Palm will step into the PC Expo spotlight this week in the worst shape in its history. Dogged by plummeting stock value, burgeoning inventory, layoffs and even the sale of land once planned as the site of the company's new home, the longtime leading handheld developer desperately needs to shake off numerous setbacks and prove it can focus its enterprise efforts. That daunting task, however, has many customers and industry experts questioning whether Palm has the right leader for the job.
Palm chief executive Carl Yankowski is expected to use the PC Expo forum in New York to focus on handhelds in business. But he will need to be specific to quiet the tremors shaking his company, which stem in large part from a lack of direction.
"This has got to be some kind of record," said one handheld industry executive who has worked closely with Yankowski. "It's the worst case of mismanagement I've ever seen."
Palm officials said Yankowski was unable to comment on this story due to the company being in a quiet period.
In the enterprise space, analysts said they blame Palm for not doing enough with its business partners, specifically IBM.
"They should have gotten IBM to do more," said Ken Dulaney, an analyst at Gartner. "What the heck is IBM doing? Why isn't Notes-Palm as formidable as Outlook- Pocket PC? They are letting Microsoft get away unscathed."
Microsoft, Palm's most obvious competitor, certainly has its own trouble in the mobile space. But Microsoft's Pocket PC platform remains a formidable threat. Gartner Dataquest estimates that this quarter Compaq will displace Palm as the sales leader for handhelds in terms of dollars. And Toshiba later this year is expected to release a device based on Pocket PC.
Recognising the need to better focus, Yankowski split Palm into strategic business units earlier this year, including one to concentrate on the enterprise. But that group remains without a leader.
In addition to the mixed messages in the enterprise, Palm -- and Yankowski in particular -- is being hit for early product announcements. In an effort to compete against Handspring's Visor Edge, Palm pre announced the m500 and m505 handhelds, which dried up sales of existing products.

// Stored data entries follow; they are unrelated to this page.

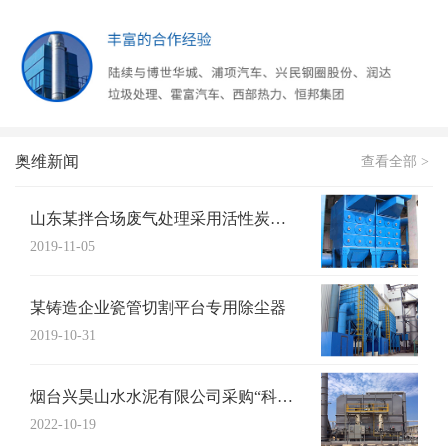
奥维新闻
查看全部 >
山东某拌合场废气处理采用活性炭吸附+UV...
2019-11-05
某铸造企业瓷管切割平台专用除尘器
2019-10-31
烟台兴昊山水水泥有限公司采购“科特猫”布...
2022-10-19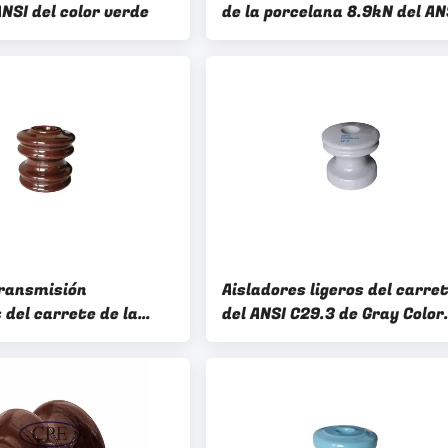
ANSI del color verde
de la porcelana 8.9kN del AN
53-3 del color
transmisión
Aisladores ligeros del carre
 del carrete de la
del ANSI C29.3 de Gray Color
del ANSI 53-1 de 9kN
18kN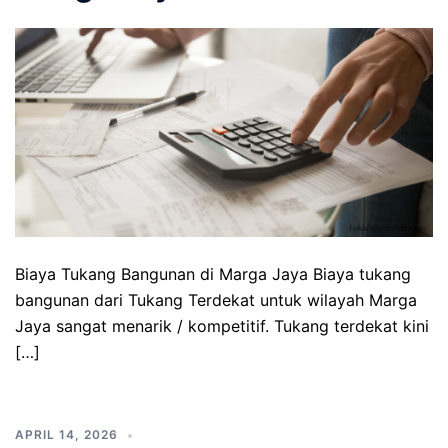
Biaya Tukang Bangunan di Marga Jaya Biaya tukang
bangunan dari Tukang Terdekat untuk wilayah Marga
Jaya sangat menarik / kompetitif. Tukang terdekat kini
[…]
APRIL 14, 2026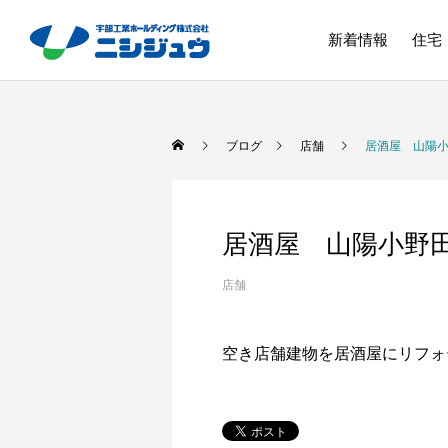
新着情報
住宅
ブログ
店舗
居酒屋 山陽
居酒屋 山陽小野
店舗
空き店舗建物を居酒屋にリフォ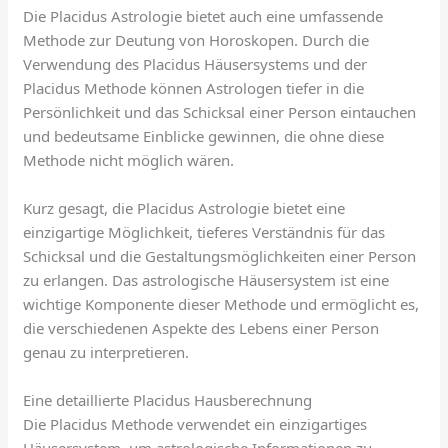
Die Placidus Astrologie bietet auch eine umfassende
Methode zur Deutung von Horoskopen. Durch die
Verwendung des Placidus Häusersystems und der
Placidus Methode können Astrologen tiefer in die
Persönlichkeit und das Schicksal einer Person eintauchen
und bedeutsame Einblicke gewinnen, die ohne diese
Methode nicht möglich wären.
Kurz gesagt, die Placidus Astrologie bietet eine
einzigartige Möglichkeit, tieferes Verständnis für das
Schicksal und die Gestaltungsmöglichkeiten einer Person
zu erlangen. Das astrologische Häusersystem ist eine
wichtige Komponente dieser Methode und ermöglicht es,
die verschiedenen Aspekte des Lebens einer Person
genau zu interpretieren.
Eine detaillierte Placidus Hausberechnung
Die Placidus Methode verwendet ein einzigartiges
Häusersystem, um astrologische Informationen zu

"Yankowski shot his mouth off about new products too soon," said a former Palm executive. "And then it's one of those 'whoops, I've got a bunch of inventory' things. ... It's not unusual to miss the boat sometimes in this industry, but the degree to which things have been missed in this case seems odd."
Yankowski admitted last month that Palm will have to take a $300m (£200m) write-off because of its bloated inventory.
And the company may be too late with its next wireless personal digital assistant. Due later this year, the m700, code-named Skywalker, is supposed to be an always-on device with push e-mail functionality that will compete with the popular Research In Motion. BlackBerry e-mail device. But a report this month from The Bear Stearns Companies expressed concern that Palm may have legal trouble releasing the product because RIM recently secured a broad patent for single-mailbox integration.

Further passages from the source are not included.